-- TASK DIRECTIONS --
Would you return the lines between the one holding "sowie Qualität bietet. Mit" and the one holding "Wir sorgen dafür, dass Ihr Umzug nach Ilsede", inclusive, and only those, exactly as they stand in the listing below?

Start of STORED DATA

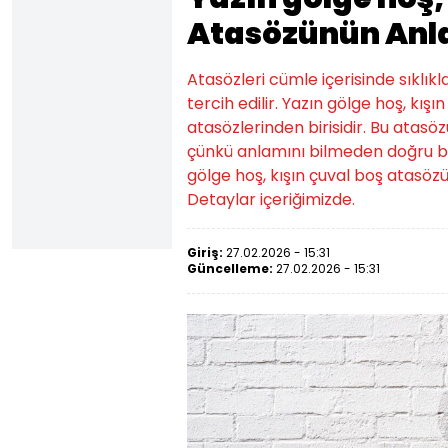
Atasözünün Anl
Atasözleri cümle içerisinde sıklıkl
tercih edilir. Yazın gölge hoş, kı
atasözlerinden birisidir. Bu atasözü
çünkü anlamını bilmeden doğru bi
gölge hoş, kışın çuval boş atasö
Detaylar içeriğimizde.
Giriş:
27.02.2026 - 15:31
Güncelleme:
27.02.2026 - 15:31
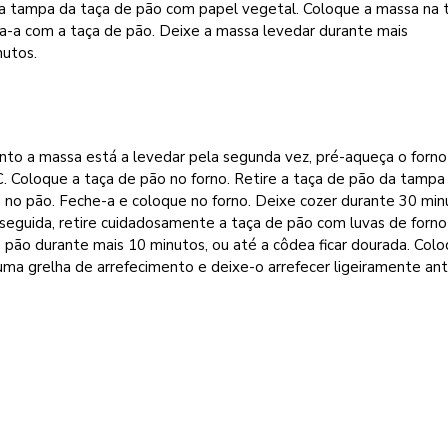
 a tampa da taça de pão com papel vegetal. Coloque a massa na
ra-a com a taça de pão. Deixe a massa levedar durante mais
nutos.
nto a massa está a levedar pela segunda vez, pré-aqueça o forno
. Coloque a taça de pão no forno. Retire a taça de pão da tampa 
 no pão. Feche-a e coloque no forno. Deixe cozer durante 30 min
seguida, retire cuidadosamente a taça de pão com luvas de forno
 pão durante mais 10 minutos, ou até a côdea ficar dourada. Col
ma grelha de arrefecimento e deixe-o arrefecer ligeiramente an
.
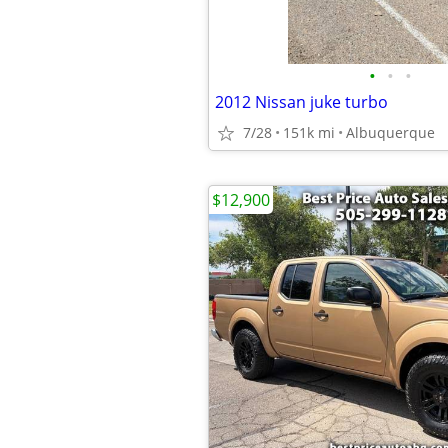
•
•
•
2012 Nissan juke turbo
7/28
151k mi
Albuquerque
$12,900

End of STORED DATA
Start of STORED DATA

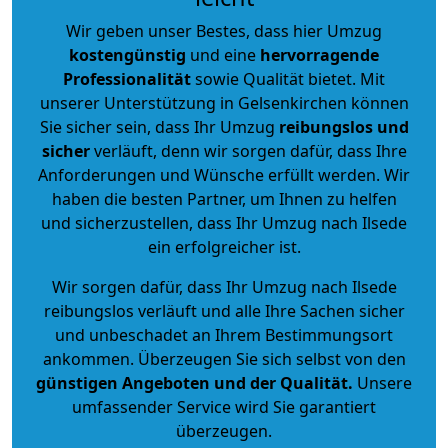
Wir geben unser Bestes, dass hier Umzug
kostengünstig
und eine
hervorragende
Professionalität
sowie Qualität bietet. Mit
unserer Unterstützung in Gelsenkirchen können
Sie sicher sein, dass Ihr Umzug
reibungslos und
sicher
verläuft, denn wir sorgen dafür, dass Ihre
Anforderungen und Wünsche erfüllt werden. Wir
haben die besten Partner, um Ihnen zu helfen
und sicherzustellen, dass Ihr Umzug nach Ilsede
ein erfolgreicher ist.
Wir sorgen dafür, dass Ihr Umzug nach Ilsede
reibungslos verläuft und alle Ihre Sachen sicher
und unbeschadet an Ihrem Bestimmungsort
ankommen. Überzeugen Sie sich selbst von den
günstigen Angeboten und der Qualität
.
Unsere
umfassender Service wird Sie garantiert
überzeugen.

End of STORED DATA
Start of STORED DATA

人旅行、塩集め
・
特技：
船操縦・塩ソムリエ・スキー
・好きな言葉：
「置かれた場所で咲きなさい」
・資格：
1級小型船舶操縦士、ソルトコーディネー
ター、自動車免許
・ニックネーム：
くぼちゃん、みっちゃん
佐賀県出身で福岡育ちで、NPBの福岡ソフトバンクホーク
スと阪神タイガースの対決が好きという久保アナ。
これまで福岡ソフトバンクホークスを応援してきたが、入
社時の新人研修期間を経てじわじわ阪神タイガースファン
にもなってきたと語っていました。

End of STORED DATA

-- ANSWER TO THE EXERCISE --
sowie Qualität bietet. Mit
unserer Unterstützung in Gelsenkirchen können
Sie sicher sein, dass Ihr Umzug
reibungslos und
sicher
verläuft, denn wir sorgen dafür, dass Ihre
Anforderungen und Wünsche erfüllt werden. Wir
haben die besten Partner, um Ihnen zu helfen
und sicherzustellen, dass Ihr Umzug nach Ilsede
ein erfolgreicher ist.
Wir sorgen dafür, dass Ihr Umzug nach Ilsede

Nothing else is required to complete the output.